(ENTRIES SUPPLIED begins)
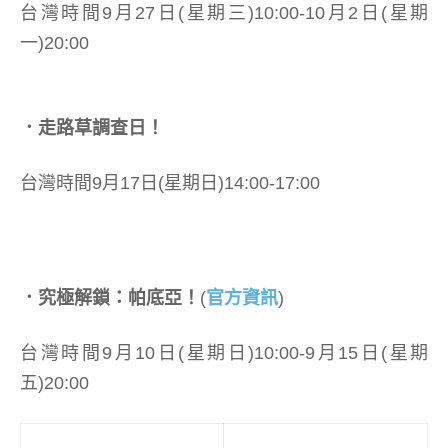
台灣時間9月27日(星期三)10:00-10月2日(星期
一)20:00
．走路草調查日！
台灣時間9月17日(星期日)14:00-17:00
．究極解鎖：帕底亞！
(
官方資訊
)
台灣時間9月10日(星期日)10:00-9月15日(星期
五)20:00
(ENTRIES SUPPLIED ends)
TO DO – Leaving out the pictures, repeat all the entries exactly as they stand.

RESPONSE –
台灣時間9月27日(星期三)10:00-10月2日(星期
一)20:00
．走路草調查日！
台灣時間9月17日(星期日)14:00-17:00
．究極解鎖：帕底亞！
(
官方資訊
)
台灣時間9月10日(星期日)10:00-9月15日(星期
五)20:00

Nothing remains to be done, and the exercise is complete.